In some embodiments, the execution subject may present the second prompt message as follows.

The first step, according to the language selection operation executed by the user, the target language for displaying the second prompt information is determined.

The language selection operation may be an operation of selecting a language for determining a target language. The target language may be a language for presenting the second prompt message. In practice, the target language may be various languages such as english, chinese, japanese, etc.

In some scenarios, the language selection operation may be a trigger operation performed by a user on a control that selects a language. Therefore, the execution main body can take the language indicated by the control for executing the trigger operation as the target language.

And secondly, displaying second prompt information according to the target language.

In some scenarios, the execution subject may select the second prompt information in the target language from the second prompt information in the various languages. Further, the execution subject may display a second prompt message in the target language.

In these embodiments, the target language of the second prompt information is determined according to the language selection operation performed by the user. Therefore, the second prompt message of the target language is displayed, and the flexibility of displaying the second prompt message can be improved.

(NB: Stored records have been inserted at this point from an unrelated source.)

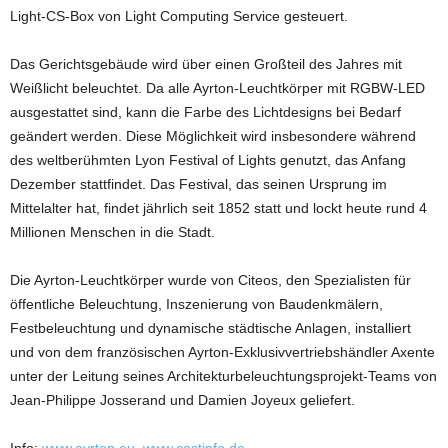
Light-CS-Box von Light Computing Service gesteuert.
Das Gerichtsgebäude wird über einen Großteil des Jahres mit
Weißlicht beleuchtet. Da alle Ayrton-Leuchtkörper mit RGBW-LED
ausgestattet sind, kann die Farbe des Lichtdesigns bei Bedarf
geändert werden. Diese Möglichkeit wird insbesondere während
des weltberühmten Lyon Festival of Lights genutzt, das Anfang
Dezember stattfindet. Das Festival, das seinen Ursprung im
Mittelalter hat, findet jährlich seit 1852 statt und lockt heute rund 4
Millionen Menschen in die Stadt.
Die Ayrton-Leuchtkörper wurde von Citeos, den Spezialisten für
öffentliche Beleuchtung, Inszenierung von Baudenkmälern,
Festbeleuchtung und dynamische städtische Anlagen, installiert
und von dem französischen Ayrton-Exklusivvertriebshändler Axente
unter der Leitung seines Architekturbeleuchtungsprojekt-Teams von
Jean-Philippe Josserand und Damien Joyeux geliefert.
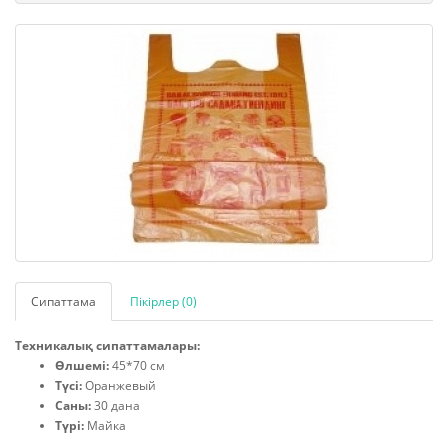
Сипаттама
Пікірлер (0)
Техникалық сипаттамалары:
Өлшемі:
45*70 см
Түсі:
Оранжевый
Саны:
30 дана
Түрі:
Майка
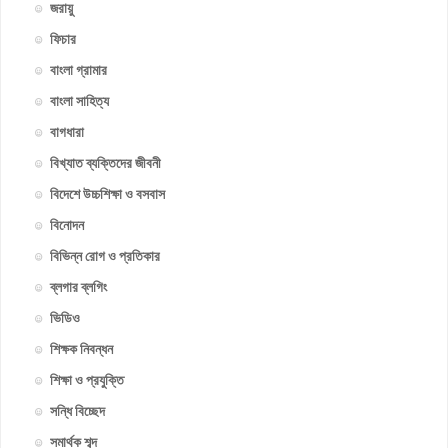
জরায়ু
ফিচার
বাংলা গ্রামার
বাংলা সাহিত্য
বাগধারা
বিখ্যাত ব্যক্তিদের জীবনী
বিদেশে উচ্চশিক্ষা ও বসবাস
বিনোদন
বিভিন্ন রোগ ও প্রতিকার
ব্লগার ব্লগিং
ভিডিও
শিক্ষক নিবন্ধন
শিক্ষা ও প্রযুক্তি
সন্ধি বিচ্ছেদ
সমার্থক শব্দ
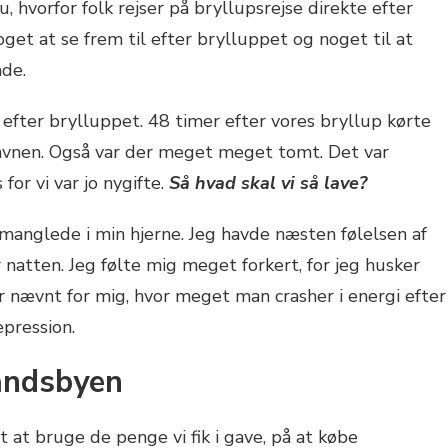
u, hvorfor folk rejser på bryllupsrejse direkte efter
get at se frem til efter brylluppet og noget til at
ade.
 efter brylluppet. 48 timer efter vores bryllup kørte
thavnen. Også var der meget meget tomt. Det var
 for vi var jo nygifte.
Så hvad skal vi så lave?
anglede i min hjerne. Jeg havde næsten følelsen af
natten. Jeg følte mig meget forkert, for jeg husker
 nævnt for mig, hvor meget man crasher i energi efter
epression.
landsbyen
 at bruge de penge vi fik i gave, på at købe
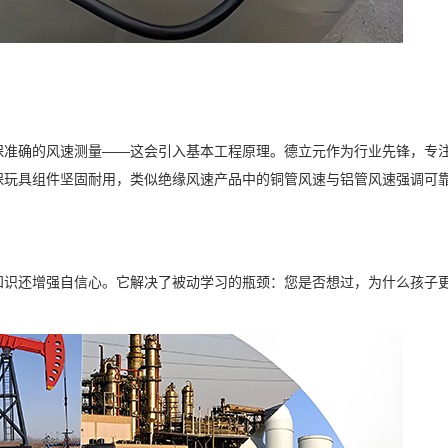
保准确的风速测量——这会引入基本工程原理。德立元作为行业先锋，专
保玩具组件坚固耐用，类似绝缘风速产品中的铜管风速与铝管风速强调可
知识还增强自信心。它解决了被动学习的瓶颈：您是否想过，为什么孩子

Referring to fig. 2, an application scenario of a human-computer interaction method according to an embodiment of the present disclosure is shown. As shown in fig. 2, the terminal device 201 may issue the first question information 203 to the user based on the playing of the multimedia file 202. In practice, the multimedia file 202 contains multimedia information including at least one question. Further, the terminal device 201 may receive the first reply information 204 fed back by the user with respect to the first question information 203. Still further, the terminal apparatus 201 may determine whether the first reply information 204 and the first question information 203 match. Finally, the terminal device 201 may execute the target operation 205 based on whether the first reply information 204 and the first question information 203 match. Therefore, the question-answer interaction between the user and the terminal device 201 is realized.

Continuing to refer to FIG. 3, a flow chart of still further embodiments of human-machine interaction methods according to the present disclosure is shown. As shown in fig. 3, the man-machine interaction method includes the following steps:

step 301, outputting the multimedia information of the first question information based on the playing of the multimedia file.

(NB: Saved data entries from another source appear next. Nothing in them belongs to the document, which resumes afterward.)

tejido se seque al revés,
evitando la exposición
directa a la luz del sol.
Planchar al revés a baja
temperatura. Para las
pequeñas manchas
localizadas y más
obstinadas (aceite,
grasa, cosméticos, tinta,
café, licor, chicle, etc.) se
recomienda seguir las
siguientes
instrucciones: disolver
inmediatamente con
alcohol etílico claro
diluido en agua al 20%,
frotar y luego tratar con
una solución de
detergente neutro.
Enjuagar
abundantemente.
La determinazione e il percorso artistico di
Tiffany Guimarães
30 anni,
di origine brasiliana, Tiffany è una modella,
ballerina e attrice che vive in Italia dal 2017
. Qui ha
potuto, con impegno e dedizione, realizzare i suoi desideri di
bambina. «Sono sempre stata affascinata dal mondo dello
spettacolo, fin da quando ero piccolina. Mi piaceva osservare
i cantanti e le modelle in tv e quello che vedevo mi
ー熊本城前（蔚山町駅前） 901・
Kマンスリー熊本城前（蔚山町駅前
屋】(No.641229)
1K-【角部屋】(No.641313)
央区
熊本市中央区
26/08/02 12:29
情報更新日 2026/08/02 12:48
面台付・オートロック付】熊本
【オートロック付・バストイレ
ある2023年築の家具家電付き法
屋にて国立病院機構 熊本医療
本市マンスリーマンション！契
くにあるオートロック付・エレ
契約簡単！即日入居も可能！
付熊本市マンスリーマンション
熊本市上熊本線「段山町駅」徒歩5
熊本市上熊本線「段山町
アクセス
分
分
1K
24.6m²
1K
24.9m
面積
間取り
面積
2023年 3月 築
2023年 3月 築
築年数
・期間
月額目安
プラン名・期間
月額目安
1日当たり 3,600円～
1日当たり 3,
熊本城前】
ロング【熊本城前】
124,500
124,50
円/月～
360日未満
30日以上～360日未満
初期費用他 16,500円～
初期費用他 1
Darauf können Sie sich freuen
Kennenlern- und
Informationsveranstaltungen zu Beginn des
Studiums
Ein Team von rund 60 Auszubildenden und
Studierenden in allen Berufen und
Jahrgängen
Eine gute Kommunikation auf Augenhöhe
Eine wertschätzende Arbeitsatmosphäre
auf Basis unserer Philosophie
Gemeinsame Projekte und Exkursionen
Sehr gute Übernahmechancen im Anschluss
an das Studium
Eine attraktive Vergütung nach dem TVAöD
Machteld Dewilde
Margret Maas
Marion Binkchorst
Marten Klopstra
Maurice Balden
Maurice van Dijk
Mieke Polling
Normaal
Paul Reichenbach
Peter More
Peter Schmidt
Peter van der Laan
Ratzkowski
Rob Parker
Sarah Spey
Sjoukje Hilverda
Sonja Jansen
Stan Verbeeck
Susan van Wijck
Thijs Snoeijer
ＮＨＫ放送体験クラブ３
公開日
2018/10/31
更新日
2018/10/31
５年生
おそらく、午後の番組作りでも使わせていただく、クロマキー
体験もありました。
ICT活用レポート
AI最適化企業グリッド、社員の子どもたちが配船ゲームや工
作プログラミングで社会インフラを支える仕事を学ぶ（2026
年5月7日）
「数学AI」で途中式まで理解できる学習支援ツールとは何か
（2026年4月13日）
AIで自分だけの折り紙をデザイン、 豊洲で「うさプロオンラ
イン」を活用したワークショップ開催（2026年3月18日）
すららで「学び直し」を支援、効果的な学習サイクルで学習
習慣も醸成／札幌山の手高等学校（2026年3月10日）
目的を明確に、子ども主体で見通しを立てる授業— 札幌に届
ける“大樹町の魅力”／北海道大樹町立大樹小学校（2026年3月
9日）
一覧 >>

In this embodiment, the multimedia information contained in the multimedia file indicates a predetermined character to give question information. That is, the multimedia information contained in the multimedia file may be multimedia information in which a predetermined character gives question information.

The predetermined roles may be various roles defined in advance. For example, the predetermined character may be a human or an animal.

Step 302, receiving first reply information fed back by the user aiming at the first question information.

Step 303, determining whether the first reply message and the first question message match.

And step 304, executing the target operation based on whether the first reply information is matched with the first question information.

Step 301, step 302, step 303, and step 304 may be performed in a similar manner as step 101, step 102, step 103, and step 104 in the embodiment shown in fig. 1, and the above description for step 101, step 102, step 103, and step 104 also applies to step 301, step 302, step 303, and step 304, and is not repeated here.

Step 305, recording first multimedia information of which the preset role gives question information in the process of outputting the multimedia information.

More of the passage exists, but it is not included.